On September 28, 2017, the inspectors observed an evaluated simulator scenario performed by an operating crew. The inspectors assessed the performance of the operators and the evaluators critique of their performance.

These activities constituted completion of one quarterly licensed operator requalification program sample, as defined in Inspection Procedure 71111.11.

b. Findings

No findings were identified.

.2 Review of Licensed Operator Performance

a. Inspection Scope

On August 7, 2017, the inspectors observed the performance of on-shift licensed operators in the Unit 1 main control room.
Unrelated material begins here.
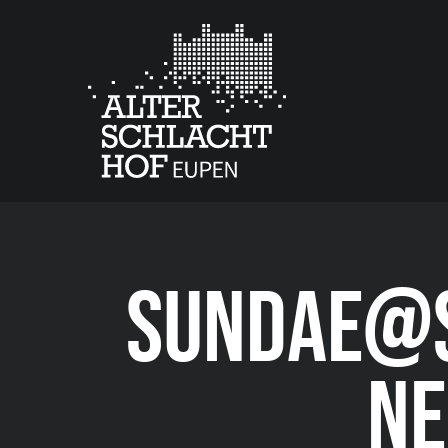
SUNDAE@S
NE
At the time of the observations, the plant was in a period of heightened risk due to the replacement of a diesel generator hand switch.

The inspectors observed the operators performance of the pre-job brief, and the control room oversight and communications of the activity.

In addition, the inspectors assessed the operators adherence to plant procedures, including procedures 40DP-9OP02, Conduct of Shift Operations, and 01DP-0AP57, Sensitive Issues Awareness and Management.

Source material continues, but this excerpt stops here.